### [WHAT TO PRODUCE]
Using the records below, give again exactly the lines from the line that contains "Explore the diverse options to obtain your" through the line that contains "octubre 2022", both ends included, and only those.

### [DATA EXTRACTS]
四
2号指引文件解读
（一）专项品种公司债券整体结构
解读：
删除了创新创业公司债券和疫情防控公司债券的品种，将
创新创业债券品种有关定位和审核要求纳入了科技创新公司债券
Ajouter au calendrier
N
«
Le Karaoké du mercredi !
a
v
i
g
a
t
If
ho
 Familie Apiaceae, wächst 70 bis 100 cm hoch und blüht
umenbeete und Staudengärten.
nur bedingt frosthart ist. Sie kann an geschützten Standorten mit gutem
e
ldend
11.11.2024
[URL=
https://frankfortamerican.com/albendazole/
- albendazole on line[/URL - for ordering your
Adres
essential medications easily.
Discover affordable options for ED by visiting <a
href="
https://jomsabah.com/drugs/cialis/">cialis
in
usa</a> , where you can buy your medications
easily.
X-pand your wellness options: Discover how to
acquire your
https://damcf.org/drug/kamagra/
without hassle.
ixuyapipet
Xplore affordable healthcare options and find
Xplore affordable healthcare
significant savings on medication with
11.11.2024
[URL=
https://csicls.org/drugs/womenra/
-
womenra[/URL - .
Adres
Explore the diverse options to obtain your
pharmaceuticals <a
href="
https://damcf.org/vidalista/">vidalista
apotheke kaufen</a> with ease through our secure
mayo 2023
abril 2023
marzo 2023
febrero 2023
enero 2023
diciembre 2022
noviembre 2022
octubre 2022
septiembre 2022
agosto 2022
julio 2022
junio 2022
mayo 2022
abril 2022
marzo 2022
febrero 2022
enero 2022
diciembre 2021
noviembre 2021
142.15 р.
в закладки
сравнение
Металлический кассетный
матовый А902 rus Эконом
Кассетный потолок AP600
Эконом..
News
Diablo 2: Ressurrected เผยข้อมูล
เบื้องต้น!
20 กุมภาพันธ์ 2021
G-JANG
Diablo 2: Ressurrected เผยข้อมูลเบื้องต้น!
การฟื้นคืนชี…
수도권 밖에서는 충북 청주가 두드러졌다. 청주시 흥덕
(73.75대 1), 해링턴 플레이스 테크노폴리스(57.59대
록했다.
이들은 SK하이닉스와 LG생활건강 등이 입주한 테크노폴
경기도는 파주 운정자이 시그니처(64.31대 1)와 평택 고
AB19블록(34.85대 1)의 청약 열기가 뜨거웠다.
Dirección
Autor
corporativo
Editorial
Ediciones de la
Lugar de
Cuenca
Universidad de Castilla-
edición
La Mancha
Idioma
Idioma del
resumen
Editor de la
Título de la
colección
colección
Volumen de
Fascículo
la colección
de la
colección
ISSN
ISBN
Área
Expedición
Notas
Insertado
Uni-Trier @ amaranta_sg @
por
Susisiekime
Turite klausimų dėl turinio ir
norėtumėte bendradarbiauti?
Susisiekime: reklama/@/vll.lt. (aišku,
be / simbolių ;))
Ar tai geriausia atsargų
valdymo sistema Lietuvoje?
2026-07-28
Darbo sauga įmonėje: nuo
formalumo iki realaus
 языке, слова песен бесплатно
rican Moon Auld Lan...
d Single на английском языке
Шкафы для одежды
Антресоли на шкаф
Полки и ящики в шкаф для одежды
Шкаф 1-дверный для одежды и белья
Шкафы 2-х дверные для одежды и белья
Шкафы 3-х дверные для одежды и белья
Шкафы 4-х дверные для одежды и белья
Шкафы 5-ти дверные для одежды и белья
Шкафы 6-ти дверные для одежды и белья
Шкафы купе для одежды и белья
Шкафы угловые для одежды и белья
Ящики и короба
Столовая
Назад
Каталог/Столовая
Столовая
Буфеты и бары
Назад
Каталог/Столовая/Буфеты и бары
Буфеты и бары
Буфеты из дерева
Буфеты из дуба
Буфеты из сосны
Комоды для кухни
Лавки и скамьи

--

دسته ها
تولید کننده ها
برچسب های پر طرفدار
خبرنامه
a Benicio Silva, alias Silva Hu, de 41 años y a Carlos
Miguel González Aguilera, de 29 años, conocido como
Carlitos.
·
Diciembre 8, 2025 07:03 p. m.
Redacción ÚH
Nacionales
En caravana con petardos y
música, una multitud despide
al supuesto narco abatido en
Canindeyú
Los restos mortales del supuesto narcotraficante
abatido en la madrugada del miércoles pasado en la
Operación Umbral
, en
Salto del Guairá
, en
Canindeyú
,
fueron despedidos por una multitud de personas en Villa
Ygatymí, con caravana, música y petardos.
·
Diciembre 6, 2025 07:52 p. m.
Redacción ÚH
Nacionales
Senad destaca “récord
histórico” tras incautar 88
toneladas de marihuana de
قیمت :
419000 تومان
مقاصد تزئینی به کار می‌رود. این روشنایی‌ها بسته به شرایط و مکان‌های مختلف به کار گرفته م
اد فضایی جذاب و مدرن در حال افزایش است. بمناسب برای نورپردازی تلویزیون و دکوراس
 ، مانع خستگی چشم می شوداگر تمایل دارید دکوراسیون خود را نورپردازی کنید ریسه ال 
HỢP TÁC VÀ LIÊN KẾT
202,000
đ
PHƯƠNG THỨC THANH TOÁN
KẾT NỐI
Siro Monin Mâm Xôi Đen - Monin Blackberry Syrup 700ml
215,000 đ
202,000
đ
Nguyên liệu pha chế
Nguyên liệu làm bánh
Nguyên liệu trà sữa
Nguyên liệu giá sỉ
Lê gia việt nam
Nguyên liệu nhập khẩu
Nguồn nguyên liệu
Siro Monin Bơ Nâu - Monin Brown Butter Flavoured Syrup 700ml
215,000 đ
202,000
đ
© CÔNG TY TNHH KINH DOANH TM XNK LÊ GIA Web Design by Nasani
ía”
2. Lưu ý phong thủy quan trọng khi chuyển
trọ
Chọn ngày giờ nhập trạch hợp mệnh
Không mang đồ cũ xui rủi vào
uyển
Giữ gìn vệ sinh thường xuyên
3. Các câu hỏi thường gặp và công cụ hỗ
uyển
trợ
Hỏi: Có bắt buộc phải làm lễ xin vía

### [REPLY]
Explore the diverse options to obtain your
pharmaceuticals <a
href="
https://damcf.org/vidalista/">vidalista
apotheke kaufen</a> with ease through our secure
mayo 2023
abril 2023
marzo 2023
febrero 2023
enero 2023
diciembre 2022
noviembre 2022
octubre 2022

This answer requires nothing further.